> [Collected data]:
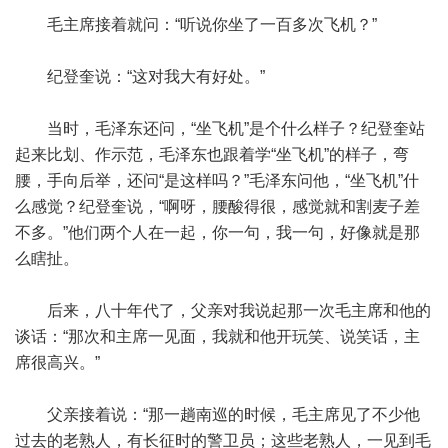
毛主席接着就问：“听说你坐了一百多次飞机？”
纪登奎说：“这对我大有好处。”
当时，毛泽东还问，“坐飞机”是个什么样子？纪登奎站
起来比划、作示范，毛泽东也跟着学“坐飞机”的样子，弯
腰，手向后举，还问“是这样吗？”毛泽东问他，“坐飞机”什
么感觉？纪登奎说，“啊呀，腰酸得很，感觉就和割麦子差
不多。”他们两个人在一起，你一句，我一句，好像就是那
么瞎扯。
后来，八十年代了，父亲对我说起那一次毛主席和他的
谈话：“那次和主席一见面，我就和他开玩笑、说笑话，主
席很高兴。”
父亲接着说：“那一趟南巡的时候，毛主席见了不少他
过去的老熟人，有长征时的警卫员；这些老熟人，一见到毛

> [What you have to do]: Repeat, word for word, each of the records, omitting any image they hold.

> [Solution to the problem]:
毛主席接着就问：“听说你坐了一百多次飞机？”
纪登奎说：“这对我大有好处。”
当时，毛泽东还问，“坐飞机”是个什么样子？纪登奎站
起来比划、作示范，毛泽东也跟着学“坐飞机”的样子，弯
腰，手向后举，还问“是这样吗？”毛泽东问他，“坐飞机”什
么感觉？纪登奎说，“啊呀，腰酸得很，感觉就和割麦子差
不多。”他们两个人在一起，你一句，我一句，好像就是那
么瞎扯。
后来，八十年代了，父亲对我说起那一次毛主席和他的
谈话：“那次和主席一见面，我就和他开玩笑、说笑话，主
席很高兴。”
父亲接着说：“那一趟南巡的时候，毛主席见了不少他
过去的老熟人，有长征时的警卫员；这些老熟人，一见到毛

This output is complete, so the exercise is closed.